Requirement: Without the pictures, write the listing out again exactly as it appears.

Supplied records:
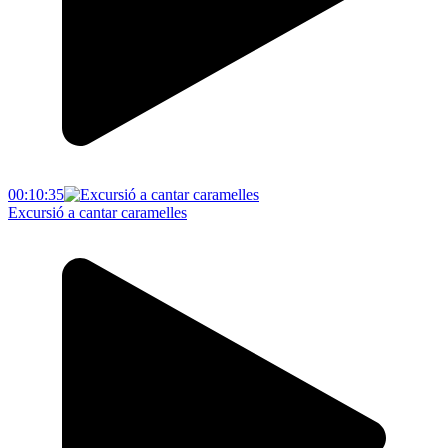
00:10:35
Excursió a cantar caramelles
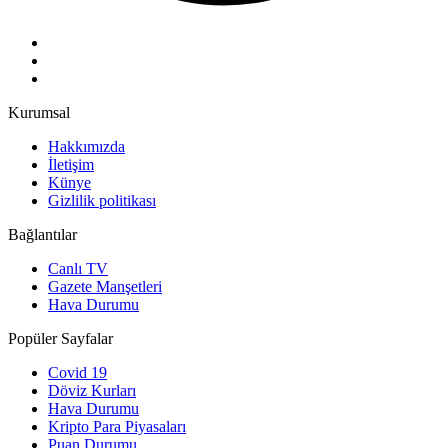
Kurumsal
Hakkımızda
İletişim
Künye
Gizlilik politikası
Bağlantılar
Canlı TV
Gazete Manşetleri
Hava Durumu
Popüler Sayfalar
Covid 19
Döviz Kurları
Hava Durumu
Kripto Para Piyasaları
Puan Durumu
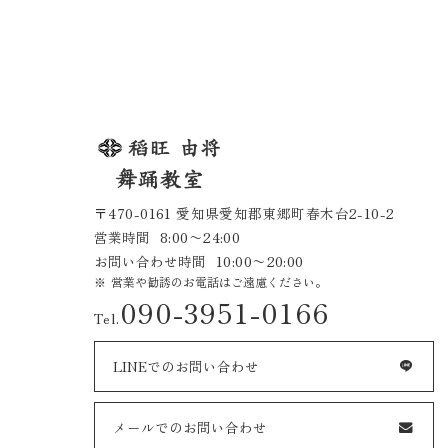
〒470-0161 愛知県愛知郡東郷町春木台2-10-2
営業時間
8:00〜24:00
お問い合わせ時間
10:00〜20:00
営業や勧誘のお電話はご遠慮ください。
090-3951-0166
Tel.
LINEでのお問い合わせ
メールでのお問い合わせ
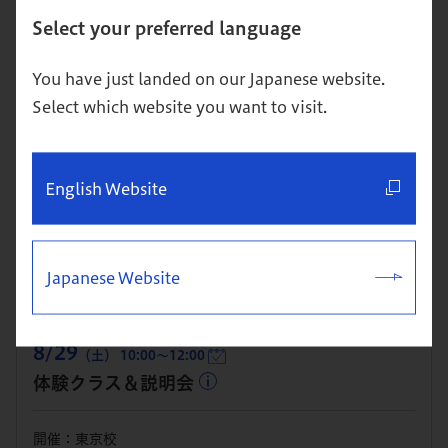
詳細
お申込み
Select your preferred language
You have just landed on our Japanese website.
8/27
（木） 19:00～21:00
Select which website you want to visit.
体験クラス＆説明会
開催：東京校
English Website
本科（MBA）への進学を検討している方・進学を視野に単科
で1科目から学び始めたい方向け
詳細
お申込み
Japanese Website
8/29
（土） 10:00～12:00
体験クラス＆説明会
開催：東京校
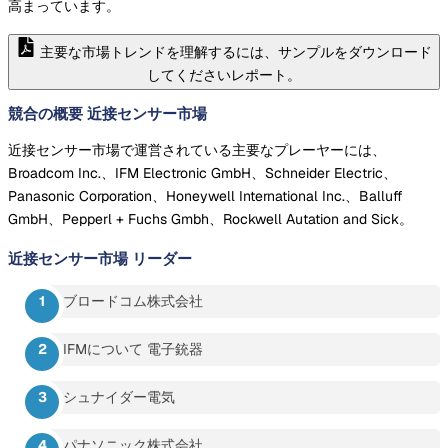
高まっています。
主要な市場トレンドを理解するには、サンプルをダウンロード
してくださいレポート。
競合の概要 近接センサー市場
近接センサー市場で運営されている主要なプレーヤーには、
Broadcom Inc.、IFM Electronic GmbH、Schneider Electric、
Panasonic Corporation、Honeywell International Inc.、Balluff
GmbH、Pepperl + Fuchs Gmbh、Rockwell Autation and Sick。
近接センサー市場
リーダー
ブロードコム株式会社
IFMについて 電子銃器
シュナイダー電気
パナソニック株式会社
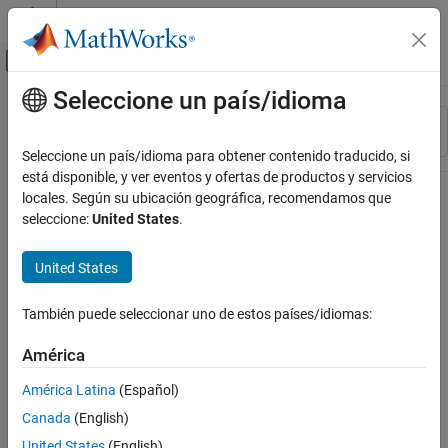
Saltar al contenido
Centro de ayuda de MATLAB
Mostrar/ocultar menú de navegación
Seleccione un país/idioma
Contenido principal
Recurso
Ordenar por
Source
Seleccione un país/idioma para obtener contenido traducido, si
está disponible, y ver eventos y ofertas de productos y servicios
Estado
locales. Según su ubicación geográfica, recomendamos que
seleccione:
United States
.
United States
También puede seleccionar uno de estos países/idiomas:
América
América Latina
(Español)
Canada
(English)
United States
(English)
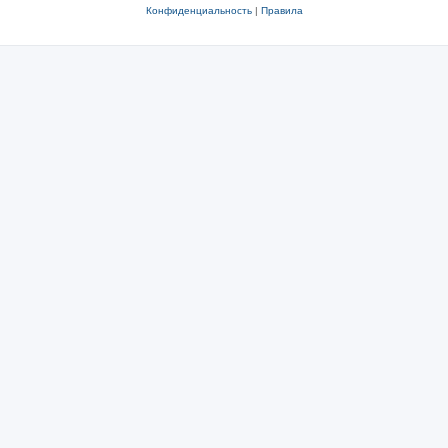
Конфиденциальность
|
Правила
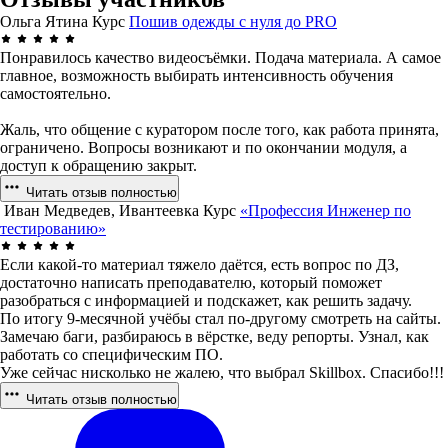
Ольга Ятина
Курс
Пошив одежды с нуля до PRO
Понравилось качество видеосъёмки. Подача материала. А самое
главное, возможность выбирать интенсивность обучения
самостоятельно.
Жаль, что общение с куратором после того, как работа принята,
ограничено. Вопросы возникают и по окончании модуля, а
доступ к обращению закрыт.
Читать отзыв полностью
Иван Медведев, Ивантеевка
Курс
«Профессия Инженер по
тестированию»
Если какой-то материал тяжело даётся, есть вопрос по ДЗ,
достаточно написать преподавателю, который поможет
разобраться с информацией и подскажет, как решить задачу.
По итогу 9-месячной учёбы стал по-другому смотреть на сайты.
Замечаю баги, разбираюсь в вёрстке, веду репорты. Узнал, как
работать со специфическим ПО.
Уже сейчас нисколько не жалею, что выбрал Skillbox. Спасибо!!!
Читать отзыв полностью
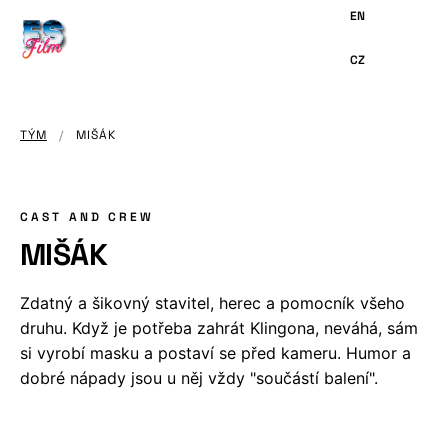
HLAVNÍMU
OBSAHU
TÝM
/
MIŠÁK
CAST AND CREW
MIŠÁK
Zdatný a šikovný stavitel, herec a pomocník všeho
druhu. Když je potřeba zahrát Klingona, neváhá, sám
si vyrobí masku a postaví se před kameru. Humor a
dobré nápady jsou u něj vždy "součástí balení".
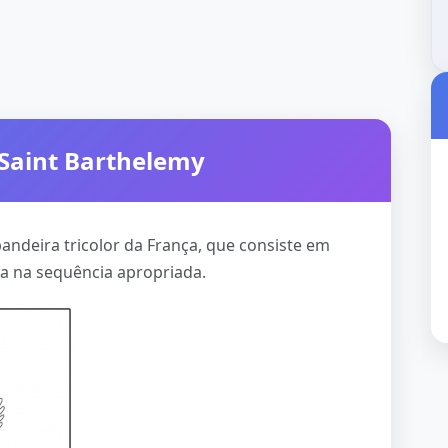
 Saint Barthelemy
bandeira tricolor da França, que consiste em
lha na sequência apropriada.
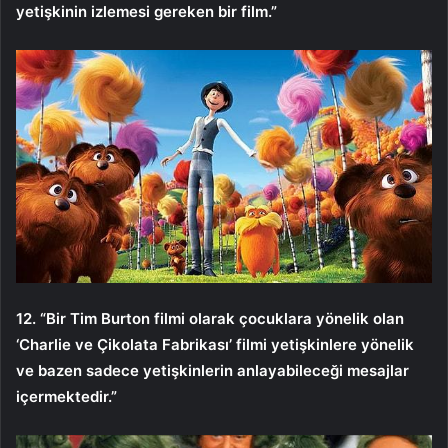
yetişkinin izlemesi gereken bir film.”
12. “Bir Tim Burton filmi olarak çocuklara yönelik olan
‘Charlie ve Çikolata Fabrikası’ filmi yetişkinlere yönelik
ve bazen sadece yetişkinlerin anlayabileceği mesajlar
içermektedir.”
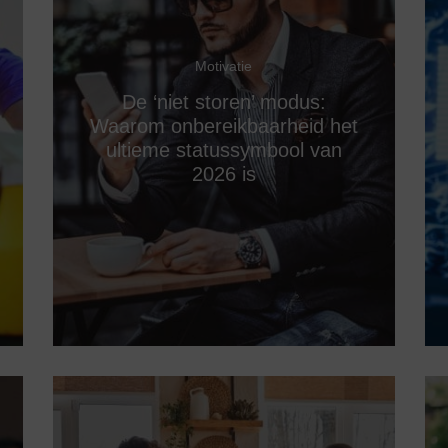
Motivatie
De ‘niet storen’ modus:
Waarom onbereikbaarheid het
ultieme statussymbool van
2026 is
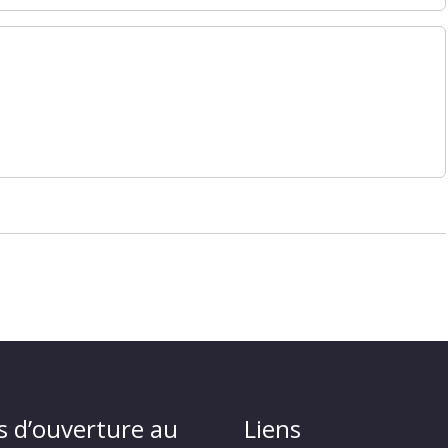
s d’ouverture au
Liens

Solution for this task:
00:10:35
Excursió a cantar caramelles
Kurumsal
Hakkımızda
İletişim
Künye
Gizlilik politikası
Bağlantılar
Canlı TV
Gazete Manşetleri
Hava Durumu
Popüler Sayfalar
Covid 19
Döviz Kurları
Hava Durumu
Kripto Para Piyasaları
Puan Durumu
〒470-0161 愛知県愛知郡東郷町春木台2-10-2
営業時間
8:00〜24:00
お問い合わせ時間
10:00〜20:00
営業や勧誘のお電話はご遠慮ください。
090-3951-0166
Tel.
LINEでのお問い合わせ
メールでのお問い合わせ
詳細
お申込み
Select your preferred language
You have just landed on our Japanese website.
8/27
（木） 19:00～21:00
Select which website you want to visit.
体験クラス＆説明会
開催：東京校
English Website
本科（MBA）への進学を検討している方・進学を視野に単科
で1科目から学び始めたい方向け
詳細
お申込み
Japanese Website
8/29
（土） 10:00～12:00
体験クラス＆説明会
開催：東京校
高まっています。
主要な市場トレンドを理解するには、サンプルをダウンロード
してくださいレポート。
競合の概要 近接センサー市場
近接センサー市場で運営されている主要なプレーヤーには、
Broadcom Inc.、IFM Electronic GmbH、Schneider Electric、
Panasonic Corporation、Honeywell International Inc.、Balluff
GmbH、Pepperl + Fuchs Gmbh、Rockwell Autation and Sick。
近接センサー市場
リーダー
ブロードコム株式会社
IFMについて 電子銃器
シュナイダー電気
パナソニック株式会社
Saltar al contenido
Centro de ayuda de MATLAB
Mostrar/ocultar menú de navegación
Seleccione un país/idioma
Contenido principal
Recurso
Ordenar por
Source
Seleccione un país/idioma para obtener contenido traducido, si
está disponible, y ver eventos y ofertas de productos y servicios
Estado
locales. Según su ubicación geográfica, recomendamos que
seleccione:
United States
.
United States
También puede seleccionar uno de estos países/idiomas:
América
América Latina
(Español)
Canada
(English)
United States
(English)
Конфиденциальность
|
Правила
Ольга Ятина
Курс
Пошив одежды с нуля до PRO
Понравилось качество видеосъёмки. Подача материала. А самое
главное, возможность выбирать интенсивность обучения
самостоятельно.
Жаль, что общение с куратором после того, как работа принята,
ограничено. Вопросы возникают и по окончании модуля, а
доступ к обращению закрыт.
Читать отзыв полностью
Иван Медведев, Ивантеевка
Курс
«Профессия Инженер по
тестированию»
Если какой-то материал тяжело даётся, есть вопрос по ДЗ,
достаточно написать преподавателю, который поможет
разобраться с информацией и подскажет, как решить задачу.
По итогу 9-месячной учёбы стал по-другому смотреть на сайты.
Замечаю баги, разбираюсь в вёрстке, веду репорты. Узнал, как
работать со специфическим ПО.
Уже сейчас нисколько не жалею, что выбрал Skillbox. Спасибо!!!
Читать отзыв полностью
HLAVNÍMU
OBSAHU
TÝM
/
MIŠÁK
CAST AND CREW
MIŠÁK
Zdatný a šikovný stavitel, herec a pomocník všeho
druhu. Když je potřeba zahrát Klingona, neváhá, sám
si vyrobí masku a postaví se před kameru. Humor a
dobré nápady jsou u něj vždy "součástí balení".
 Saint Barthelemy
bandeira tricolor da França, que consiste em
lha na sequência apropriada.
yetişkinin izlemesi gereken bir film.”
12. “Bir Tim Burton filmi olarak çocuklara yönelik olan
‘Charlie ve Çikolata Fabrikası’ filmi yetişkinlere yönelik
ve bazen sadece yetişkinlerin anlayabileceği mesajlar
içermektedir.”
Motivatie
De ‘niet storen’ modus:
Waarom onbereikbaarheid het
ultieme statussymbool van
2026 is
s d’ouverture au
Liens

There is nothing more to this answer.